Stored entries
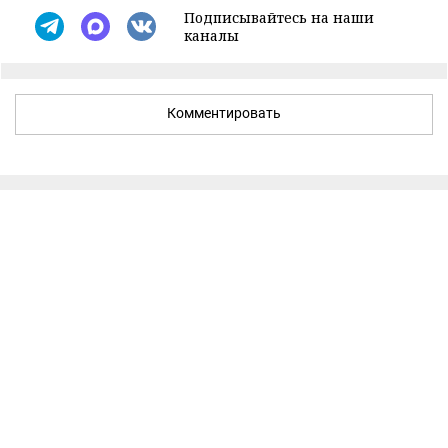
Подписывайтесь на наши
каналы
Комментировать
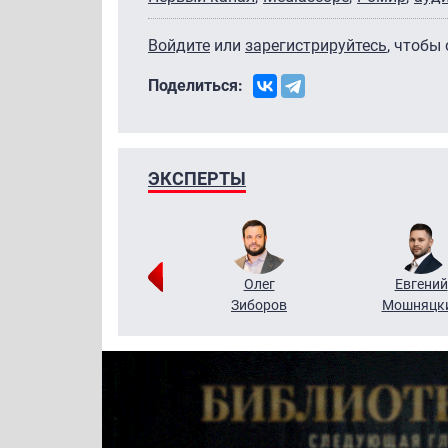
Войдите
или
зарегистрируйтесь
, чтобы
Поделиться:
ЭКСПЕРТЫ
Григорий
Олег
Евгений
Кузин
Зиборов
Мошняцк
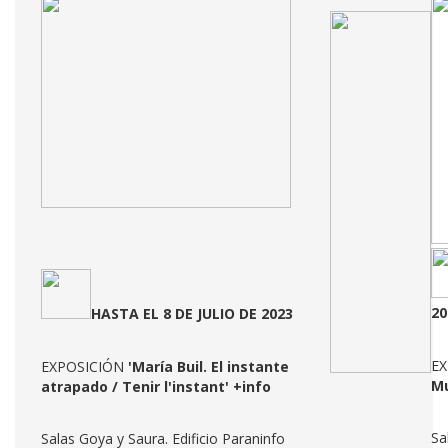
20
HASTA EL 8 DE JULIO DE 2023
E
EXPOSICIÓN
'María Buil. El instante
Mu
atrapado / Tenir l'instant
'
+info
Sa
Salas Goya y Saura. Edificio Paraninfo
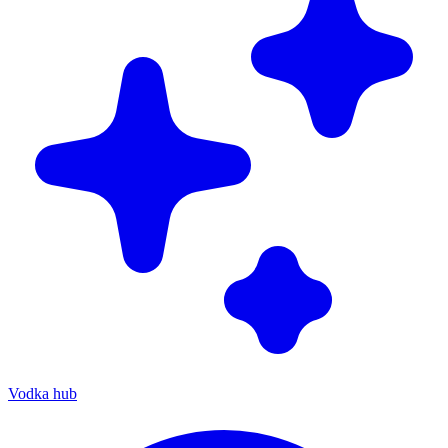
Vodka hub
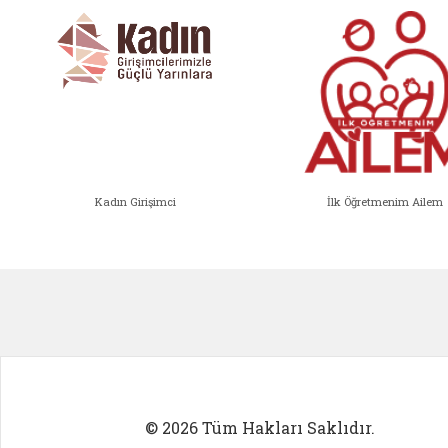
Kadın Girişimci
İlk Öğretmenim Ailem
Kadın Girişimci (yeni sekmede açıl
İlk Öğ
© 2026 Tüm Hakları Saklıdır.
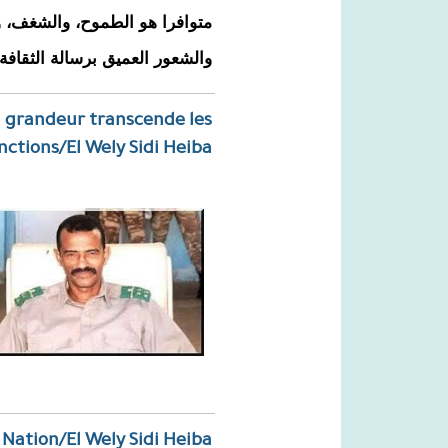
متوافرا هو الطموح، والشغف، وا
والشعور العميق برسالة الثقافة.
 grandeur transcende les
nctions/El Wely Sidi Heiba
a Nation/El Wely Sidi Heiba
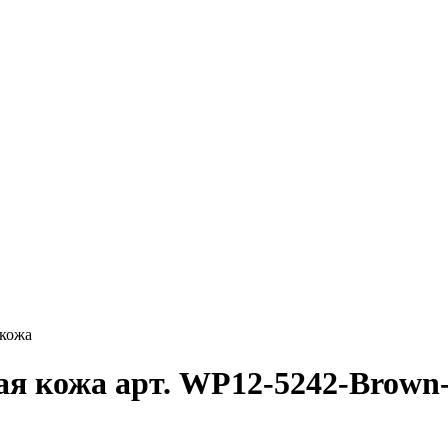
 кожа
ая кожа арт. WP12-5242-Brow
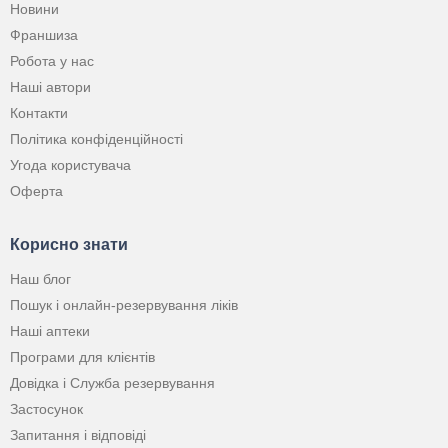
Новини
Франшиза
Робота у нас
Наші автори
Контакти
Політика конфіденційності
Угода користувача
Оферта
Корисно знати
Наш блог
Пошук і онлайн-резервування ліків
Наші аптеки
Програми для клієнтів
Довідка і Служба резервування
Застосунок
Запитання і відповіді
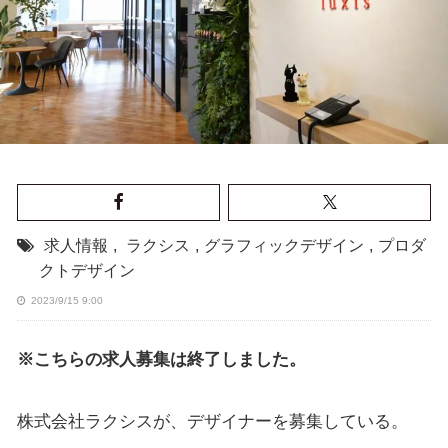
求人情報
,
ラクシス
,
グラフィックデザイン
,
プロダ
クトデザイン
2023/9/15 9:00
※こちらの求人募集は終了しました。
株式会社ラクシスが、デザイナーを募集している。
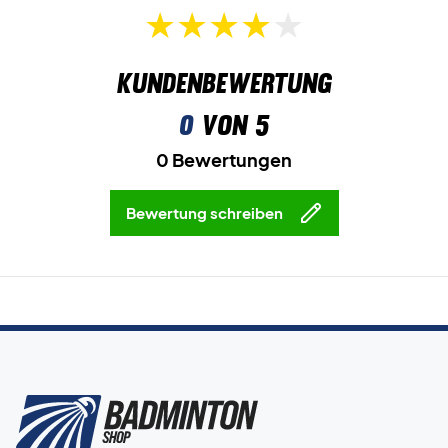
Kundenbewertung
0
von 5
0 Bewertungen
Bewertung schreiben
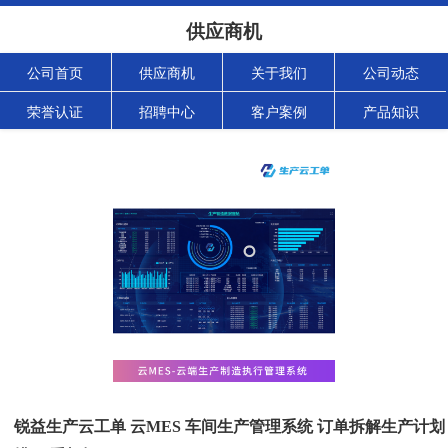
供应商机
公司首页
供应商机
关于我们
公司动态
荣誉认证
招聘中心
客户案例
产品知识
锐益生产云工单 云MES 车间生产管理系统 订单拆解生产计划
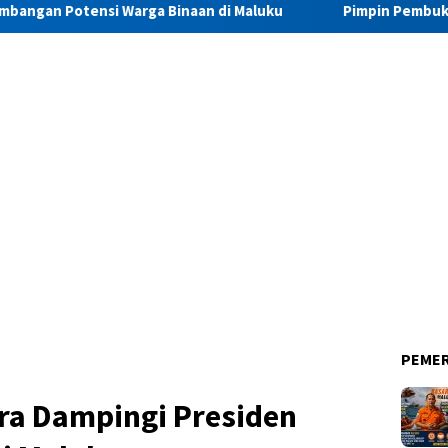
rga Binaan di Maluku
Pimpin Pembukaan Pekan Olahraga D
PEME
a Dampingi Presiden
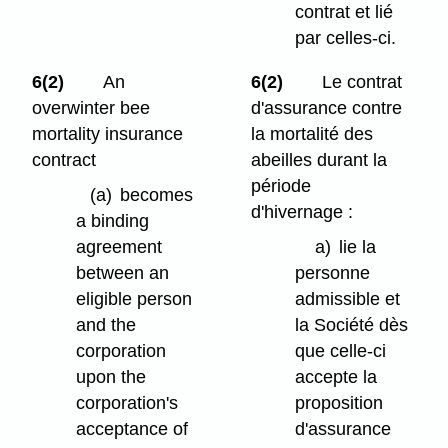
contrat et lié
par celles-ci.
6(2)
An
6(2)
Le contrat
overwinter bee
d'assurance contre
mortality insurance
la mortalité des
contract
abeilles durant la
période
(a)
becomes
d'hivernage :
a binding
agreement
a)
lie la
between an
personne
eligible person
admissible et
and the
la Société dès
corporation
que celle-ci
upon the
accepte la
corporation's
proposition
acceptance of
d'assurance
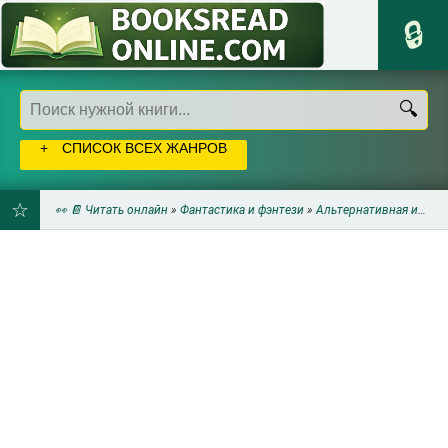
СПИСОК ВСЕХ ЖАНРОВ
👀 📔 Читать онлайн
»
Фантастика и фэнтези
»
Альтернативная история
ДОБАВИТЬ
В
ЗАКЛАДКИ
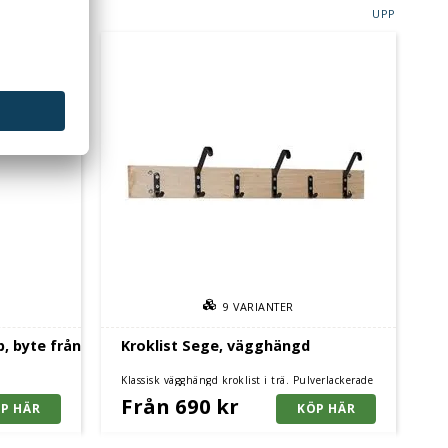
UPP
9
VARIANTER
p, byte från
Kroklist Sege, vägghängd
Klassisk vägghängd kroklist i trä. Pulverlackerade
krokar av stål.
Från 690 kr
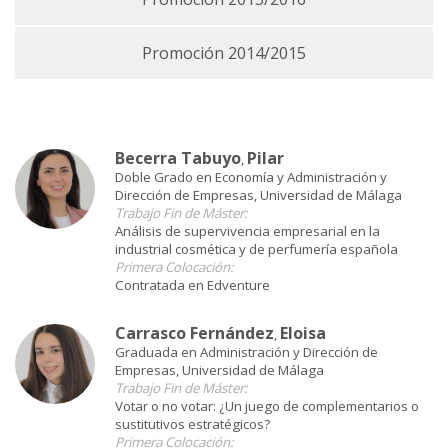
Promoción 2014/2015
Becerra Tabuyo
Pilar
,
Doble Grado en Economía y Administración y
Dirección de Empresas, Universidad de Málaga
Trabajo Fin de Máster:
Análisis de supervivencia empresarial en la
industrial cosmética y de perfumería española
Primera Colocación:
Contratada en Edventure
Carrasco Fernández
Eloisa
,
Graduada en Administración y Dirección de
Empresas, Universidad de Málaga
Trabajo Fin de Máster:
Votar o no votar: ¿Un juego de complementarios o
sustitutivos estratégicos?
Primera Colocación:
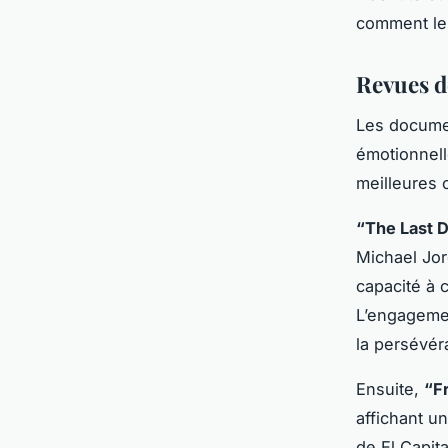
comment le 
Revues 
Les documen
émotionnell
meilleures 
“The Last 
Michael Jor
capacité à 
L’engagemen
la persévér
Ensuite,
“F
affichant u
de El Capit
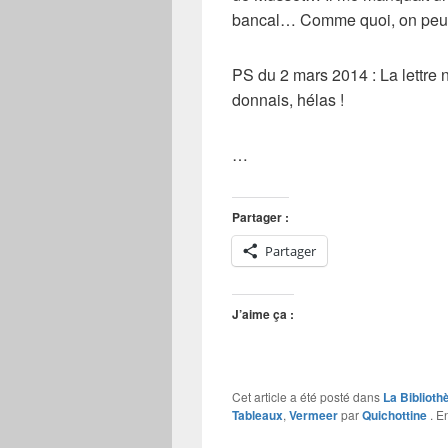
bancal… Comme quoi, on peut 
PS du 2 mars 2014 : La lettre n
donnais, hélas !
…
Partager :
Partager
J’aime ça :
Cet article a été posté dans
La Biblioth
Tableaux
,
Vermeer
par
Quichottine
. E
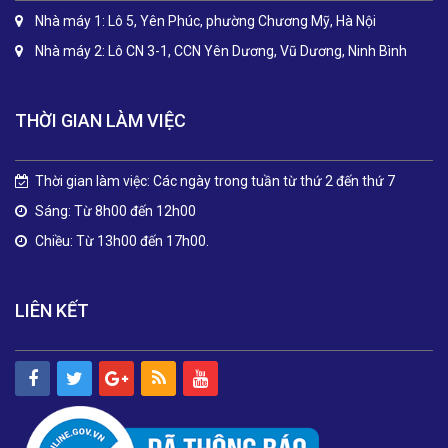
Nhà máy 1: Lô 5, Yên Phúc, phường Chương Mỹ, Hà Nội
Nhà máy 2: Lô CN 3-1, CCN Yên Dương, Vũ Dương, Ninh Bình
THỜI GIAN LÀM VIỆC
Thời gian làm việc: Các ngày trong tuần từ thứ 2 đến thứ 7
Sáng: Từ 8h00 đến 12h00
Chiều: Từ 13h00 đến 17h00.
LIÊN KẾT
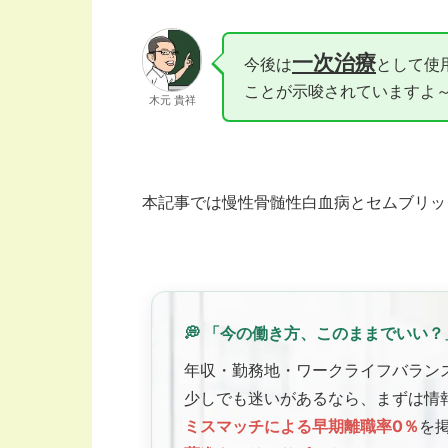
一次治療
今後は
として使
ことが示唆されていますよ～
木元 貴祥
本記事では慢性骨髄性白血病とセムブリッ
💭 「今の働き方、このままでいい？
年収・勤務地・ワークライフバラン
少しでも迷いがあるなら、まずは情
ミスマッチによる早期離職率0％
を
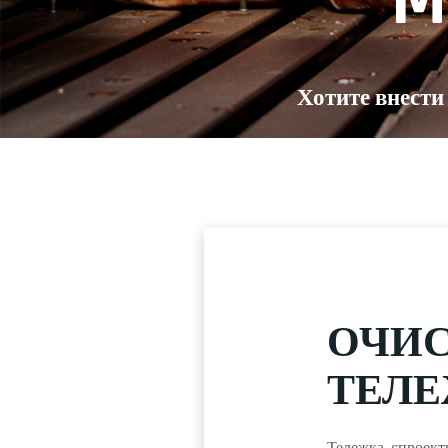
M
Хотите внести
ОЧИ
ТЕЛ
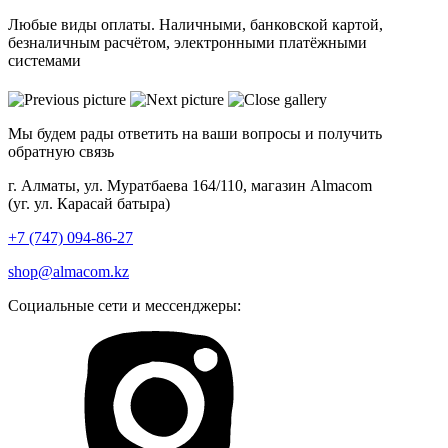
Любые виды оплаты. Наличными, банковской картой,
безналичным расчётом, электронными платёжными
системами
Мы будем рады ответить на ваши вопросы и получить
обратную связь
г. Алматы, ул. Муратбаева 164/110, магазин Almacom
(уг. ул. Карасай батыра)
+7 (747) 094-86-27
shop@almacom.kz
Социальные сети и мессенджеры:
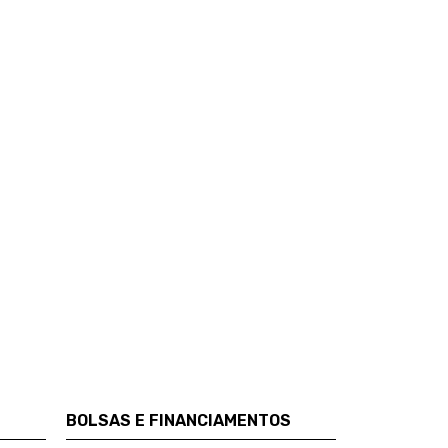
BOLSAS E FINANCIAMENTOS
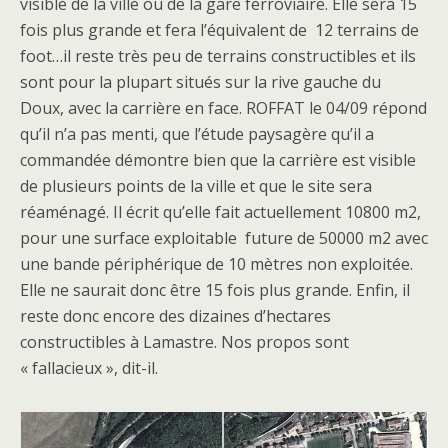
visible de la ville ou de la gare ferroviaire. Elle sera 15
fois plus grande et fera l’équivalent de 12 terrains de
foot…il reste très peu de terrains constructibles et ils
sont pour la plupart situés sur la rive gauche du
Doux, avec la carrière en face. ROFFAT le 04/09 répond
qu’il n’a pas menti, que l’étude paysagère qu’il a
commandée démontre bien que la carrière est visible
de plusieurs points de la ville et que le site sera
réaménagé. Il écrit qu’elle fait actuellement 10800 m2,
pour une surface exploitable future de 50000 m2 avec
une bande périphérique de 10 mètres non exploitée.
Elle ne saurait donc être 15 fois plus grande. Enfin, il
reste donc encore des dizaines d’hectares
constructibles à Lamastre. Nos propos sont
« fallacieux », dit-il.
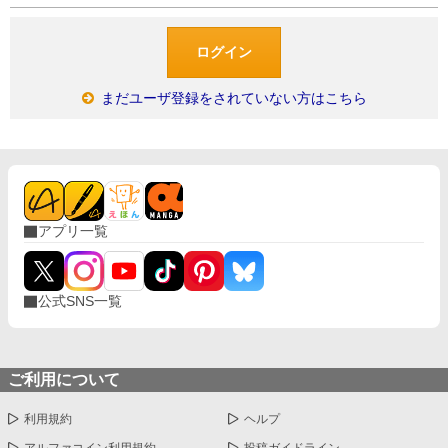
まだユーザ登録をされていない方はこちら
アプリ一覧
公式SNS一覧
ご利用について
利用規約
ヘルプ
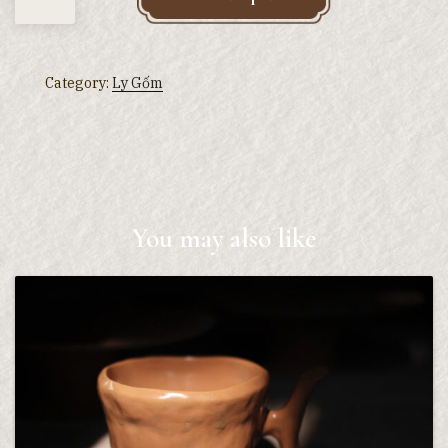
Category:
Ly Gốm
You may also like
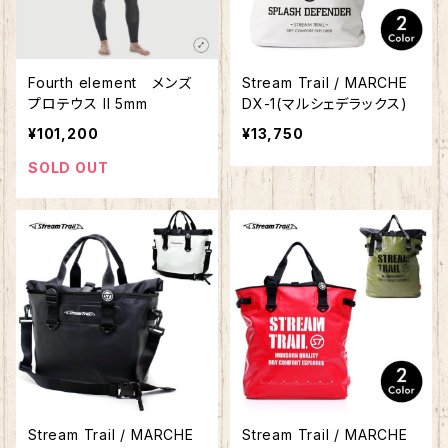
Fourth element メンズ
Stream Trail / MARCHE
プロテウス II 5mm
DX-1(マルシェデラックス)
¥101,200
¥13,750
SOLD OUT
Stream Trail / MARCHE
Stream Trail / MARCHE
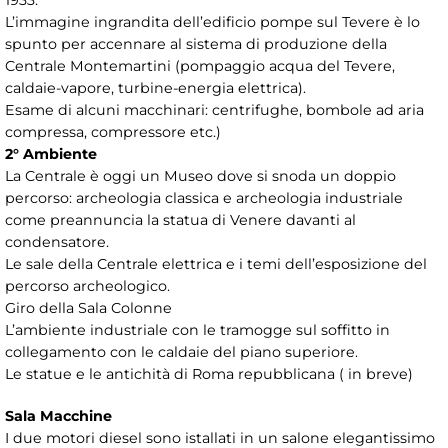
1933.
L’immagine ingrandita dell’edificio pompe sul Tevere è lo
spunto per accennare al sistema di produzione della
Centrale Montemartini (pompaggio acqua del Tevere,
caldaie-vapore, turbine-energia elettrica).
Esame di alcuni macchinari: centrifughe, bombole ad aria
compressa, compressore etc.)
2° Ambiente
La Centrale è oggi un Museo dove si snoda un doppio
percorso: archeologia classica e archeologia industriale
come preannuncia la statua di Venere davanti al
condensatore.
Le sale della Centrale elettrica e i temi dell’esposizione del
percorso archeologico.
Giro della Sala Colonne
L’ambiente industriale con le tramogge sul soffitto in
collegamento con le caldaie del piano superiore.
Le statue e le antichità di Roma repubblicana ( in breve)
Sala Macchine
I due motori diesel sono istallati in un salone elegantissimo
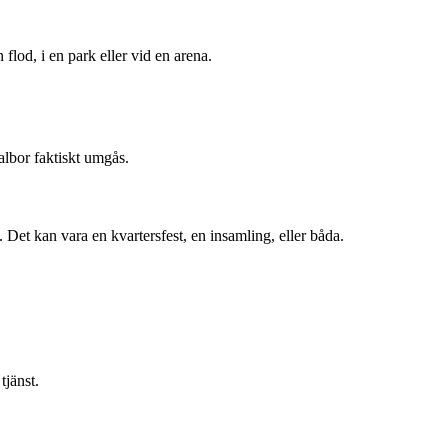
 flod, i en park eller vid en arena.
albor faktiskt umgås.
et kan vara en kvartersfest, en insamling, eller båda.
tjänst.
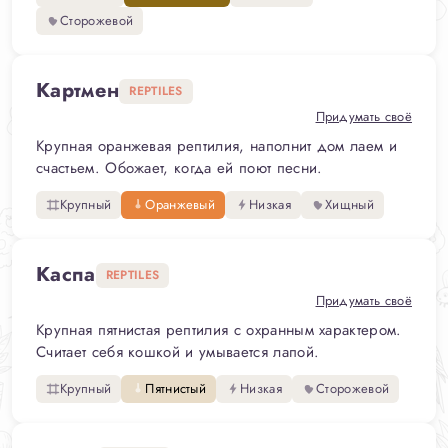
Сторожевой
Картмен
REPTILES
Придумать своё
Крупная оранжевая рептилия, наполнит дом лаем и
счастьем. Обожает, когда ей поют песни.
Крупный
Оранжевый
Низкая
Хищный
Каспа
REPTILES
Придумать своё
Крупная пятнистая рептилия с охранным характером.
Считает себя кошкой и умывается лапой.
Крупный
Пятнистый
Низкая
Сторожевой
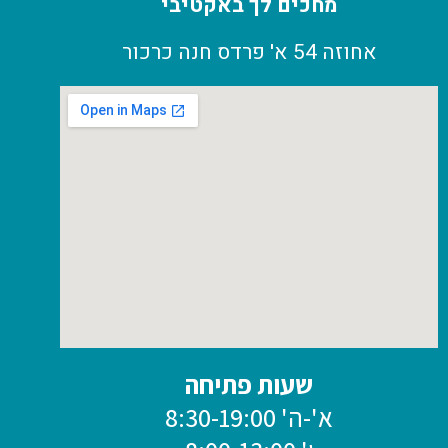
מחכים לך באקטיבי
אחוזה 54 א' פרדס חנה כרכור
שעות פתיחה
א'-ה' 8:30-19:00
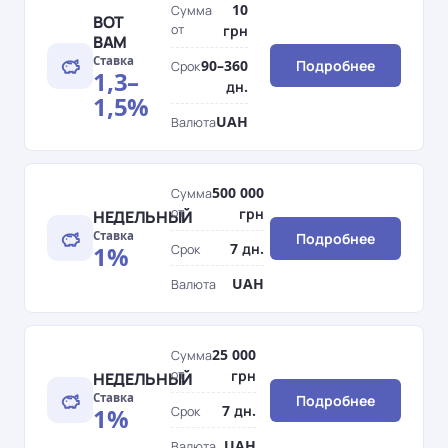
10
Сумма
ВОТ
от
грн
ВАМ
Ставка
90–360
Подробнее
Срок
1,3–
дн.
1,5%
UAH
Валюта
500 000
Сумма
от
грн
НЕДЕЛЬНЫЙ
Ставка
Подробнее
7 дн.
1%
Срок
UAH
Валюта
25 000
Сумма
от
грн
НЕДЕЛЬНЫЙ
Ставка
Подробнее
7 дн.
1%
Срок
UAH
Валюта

REQUIRED WORK.
Pull out every line holding "caldaie" from the records above, and copy it.

TASK ANSWER.
caldaie-vapore, turbine-energia elettrica).
collegamento con le caldaie del piano superiore.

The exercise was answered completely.